In this article I want to write about the automation code that is impossible to read. I’ve seen around 10 automation projects in my life and 8 of them were written using a very complicated code. I want to share my opinion on the reasons why that happens.
The separation on Software Developers and Test Engineers
The problem that I see here is that Test Automation Engineers feel themselves underestimated in comparison to Developers. From my point of view both Test Engineers and Developers are Software Engineers and there is no need to prove anything to each other. I think that exactly this misunderstanding leads to a some kind of competition between Test Automation Engineers to prove whose code is better in the meaning of technical complexity.
Instead of moving towards the simplicity, they are trying to use complicated structures and a lot of levels of abstraction just because it is written in a book or a Developer would do that. I will say that these decisions should be based on the project needs and not on subjective wish to be a cool guy who produces the super complicated code that nobody can understand. To be honest I’m tired of trying to understand these tests. It is annoying when you’re trying to fix something and it takes 2-3 hours to just understand what the function does. And guess what? Yes, there is no even comments on the code that explain what is happening there.
Sometimes you can argue that some simple constructions are expensive performance-wise. Yes, maybe. But let’s take a look on how much time you can save using something different. Maybe 0.1 second? And how much time will a single interaction with your UI take? Maybe 0.3-0.5 seconds? In comparison to the time that automation tests will take, these enhancements in the code can’t even cover 5% of the test execution speed. So, why should it be so complicated? We’re not writing the production code here, we’re writing something that should be easy to maintain and the process should take as less time as possible.
Abstraction for the sake of Abstraction
There is an opinion that: “Everything in your project should be fully abstracted from the automation framework you use”. I got a lot of those while presenting the article about light-weight page objects, because this concept implies the direct interaction between the framework and your page objects.
There are some abstractions that I consider useful and some are not. The most problematic is the complete abstraction from the test framework. I understand the reason behind this one. It would be nice to isolate code from the framework and have a possibility to change frameworks without doing much. But this is an achievement that will require a lot of effort from your side. The effort that doesn’t compete with the stuff you want to achieve. I see it as a big overhead for the project. And to be objective, the chance that your project will die sooner than the automation framework that is supported by thousands of people is higher.

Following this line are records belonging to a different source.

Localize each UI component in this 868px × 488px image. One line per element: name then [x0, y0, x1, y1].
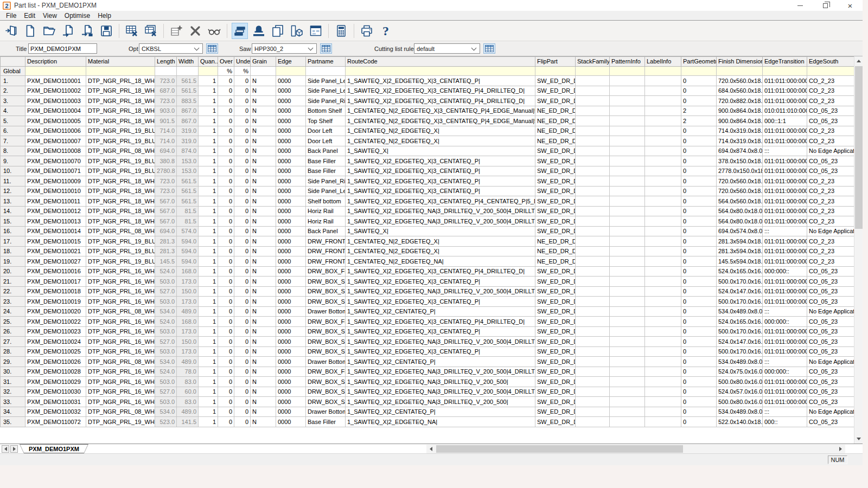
- cell-edgetransition[interactable]: 011:011:000:000: [763, 76, 807, 86]
- cell-routecode[interactable]: 1_SAWTEQ_X|2_EDGETEQ_NA|: [346, 417, 535, 427]
- cell-finish-dimensions[interactable]: 522.0x140.0x18.0: [717, 417, 763, 427]
- cell-finish-dimensions[interactable]: 720.0x882.0x18.0: [717, 96, 763, 106]
- cell-stackfamily[interactable]: [576, 337, 610, 347]
- cell-edge[interactable]: 0000: [276, 367, 306, 377]
- row-header[interactable]: 3.: [1, 96, 25, 106]
- cell-flippart[interactable]: SW_ED_DR_DRN: [535, 186, 576, 196]
- cell-finish-dimensions[interactable]: 500.0x170.0x16.0: [717, 297, 763, 307]
- cell-flippart[interactable]: SW_ED_DR_DRN: [535, 397, 576, 407]
- cell-edgetransition[interactable]: :::: [763, 357, 807, 367]
- cell-material[interactable]: DTP_NGR_PRL_18_WHITE: [86, 116, 155, 126]
- cell-description[interactable]: PXM_DEMO110071: [25, 166, 86, 176]
- cell-description[interactable]: PXM_DEMO110003: [25, 96, 86, 106]
- calculator-button[interactable]: [334, 23, 349, 38]
- cell-flippart[interactable]: SW_ED_DR_DRN: [535, 387, 576, 397]
- cell-edgesouth[interactable]: CO_2_23: [807, 196, 854, 207]
- cell-material[interactable]: DTP_NGR_PRL_08_WHITE: [86, 306, 155, 317]
- cell-routecode[interactable]: 1_CENTATEQ_N|2_EDGETEQ_X|: [346, 136, 535, 146]
- cell-width[interactable]: 83.0: [177, 397, 199, 407]
- horizontal-scrollbar[interactable]: [426, 445, 845, 453]
- cell-edgesouth[interactable]: CO_2_23: [807, 86, 854, 96]
- column-header-length[interactable]: Length: [155, 57, 177, 67]
- save-button[interactable]: [99, 23, 114, 38]
- cell-edgetransition[interactable]: 011:011:000:000: [763, 126, 807, 136]
- row-header[interactable]: 29.: [1, 357, 25, 367]
- add-line-button[interactable]: [169, 23, 184, 38]
- cell-grain[interactable]: N: [251, 76, 276, 86]
- cell-over[interactable]: 0: [218, 317, 234, 327]
- cell-description[interactable]: PXM_DEMO110025: [25, 346, 86, 357]
- cell-partname[interactable]: DRW_FRONT: [306, 256, 346, 267]
- cell-description[interactable]: PXM_DEMO110011: [25, 196, 86, 207]
- cell-edgetransition[interactable]: 011:011:000:000: [763, 256, 807, 267]
- cell-edgesouth[interactable]: CO_05_23: [807, 387, 854, 397]
- cell-routecode[interactable]: 1_SAWTEQ_X|2_CENTATEQ_P|: [346, 306, 535, 317]
- cell-stackfamily[interactable]: [576, 136, 610, 146]
- cell-under[interactable]: 0: [234, 176, 251, 187]
- cell-width[interactable]: 874.0: [177, 146, 199, 156]
- cell-edgetransition[interactable]: 011:011:000:000: [763, 156, 807, 166]
- cell-finish-dimensions[interactable]: 900.0x864.0x18.0: [717, 116, 763, 126]
- cell-partname[interactable]: DRW_BOX_SP: [306, 337, 346, 347]
- cell-under[interactable]: 0: [234, 407, 251, 417]
- cell-over[interactable]: 0: [218, 377, 234, 387]
- cell-description[interactable]: PXM_DEMO110070: [25, 156, 86, 166]
- row-header[interactable]: 33.: [1, 397, 25, 407]
- global-cell-edgesouth[interactable]: [807, 66, 854, 76]
- cell-stackfamily[interactable]: [576, 297, 610, 307]
- cell-quantity[interactable]: 1: [199, 256, 218, 267]
- cell-labelinfo[interactable]: [645, 156, 681, 166]
- cell-stackfamily[interactable]: [576, 76, 610, 86]
- cell-under[interactable]: 0: [234, 76, 251, 86]
- cell-width[interactable]: 150.0: [177, 286, 199, 297]
- cell-grain[interactable]: N: [251, 337, 276, 347]
- cell-partname[interactable]: Base Filler: [306, 166, 346, 176]
- cell-stackfamily[interactable]: [576, 156, 610, 166]
- cell-edge[interactable]: 0000: [276, 357, 306, 367]
- cell-patterninfo[interactable]: [610, 216, 645, 227]
- cell-edge[interactable]: 0000: [276, 166, 306, 176]
- row-header[interactable]: 11.: [1, 176, 25, 187]
- cell-flippart[interactable]: NE_ED_DR_DW: [535, 126, 576, 136]
- cell-labelinfo[interactable]: [645, 286, 681, 297]
- cell-material[interactable]: DTP_NGR_PRL_19_BLUE: [86, 246, 155, 256]
- cell-grain[interactable]: N: [251, 387, 276, 397]
- cell-routecode[interactable]: 1_CENTATEQ_N|2_EDGETEQ_X|: [346, 126, 535, 136]
- cell-routecode[interactable]: 1_SAWTEQ_X|2_EDGETEQ_X|3_CENTATEQ_P|: [346, 176, 535, 187]
- cell-quantity[interactable]: 1: [199, 246, 218, 256]
- global-cell-under[interactable]: %: [234, 66, 251, 76]
- row-header[interactable]: 7.: [1, 136, 25, 146]
- cell-grain[interactable]: N: [251, 96, 276, 106]
- cell-edge[interactable]: 0000: [276, 286, 306, 297]
- cell-flippart[interactable]: NE_ED_DR_DW: [535, 106, 576, 116]
- cell-stackfamily[interactable]: [576, 407, 610, 417]
- cell-partname[interactable]: DRW_FRONT: [306, 246, 346, 256]
- cell-edgetransition[interactable]: 011:011:000:000: [763, 277, 807, 287]
- cell-routecode[interactable]: 1_CENTATEQ_N|2_EDGETEQ_NA|: [346, 256, 535, 267]
- cell-flippart[interactable]: SW_ED_DR_DRN: [535, 206, 576, 216]
- cell-edge[interactable]: 0000: [276, 246, 306, 256]
- cell-over[interactable]: 0: [218, 106, 234, 116]
- cell-over[interactable]: 0: [218, 387, 234, 397]
- cell-patterninfo[interactable]: [610, 126, 645, 136]
- cell-grain[interactable]: N: [251, 367, 276, 377]
- cell-quantity[interactable]: 1: [199, 86, 218, 96]
- cell-edgetransition[interactable]: 011:011:000:000: [763, 196, 807, 207]
- cell-routecode[interactable]: 1_SAWTEQ_X|2_EDGETEQ_X|3_CENTATEQ_P|: [346, 326, 535, 337]
- cell-length[interactable]: 527.0: [155, 337, 177, 347]
- cell-material[interactable]: DTP_NGR_PRL_08_WHITE: [86, 146, 155, 156]
- cell-grain[interactable]: N: [251, 256, 276, 267]
- cell-edge[interactable]: 0000: [276, 346, 306, 357]
- exit-button[interactable]: [4, 23, 19, 38]
- cell-width[interactable]: 168.0: [177, 317, 199, 327]
- cell-over[interactable]: 0: [218, 126, 234, 136]
- global-cell-description[interactable]: [25, 66, 86, 76]
- cell-routecode[interactable]: 1_SAWTEQ_X|2_CENTATEQ_P|: [346, 357, 535, 367]
- scroll-left-button[interactable]: [426, 445, 436, 453]
- column-header-quan-[interactable]: Quan...: [199, 57, 218, 67]
- cell-labelinfo[interactable]: [645, 357, 681, 367]
- cell-edge[interactable]: 0000: [276, 106, 306, 116]
- cell-labelinfo[interactable]: [645, 407, 681, 417]
- cell-edgetransition[interactable]: 000::1:1: [763, 116, 807, 126]
- cell-edge[interactable]: 0000: [276, 407, 306, 417]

Moreover, I like the idea of simplicity and code readability. When you use the abstraction too often in your project, the readability of your tests is drastically decreases. I worked on the project in which I can’t even say how many levels of abstraction were implemented. It was nearly impossible to debug and understand this stuff. The thing that everyone who worked on this project did, was just implementing something new instead of fixing or improving existing implementation. As a result the project contained a lot of methods and classes that had the same functionality but worked differently. It was really hard to find or fix something there.
Simple doesn’t mean ugly
I’ve seen too much code that could have been extremely simplified without breaking the programming rules. You can write simple and understandable code and it doesn’t mean that it will be incorrect. From my experience there are no developers who would like to implement something super complex instead of just picking out the simpler solution. The best code is the simplest one and if there is a way to write something simple, why shouldn’t you do that?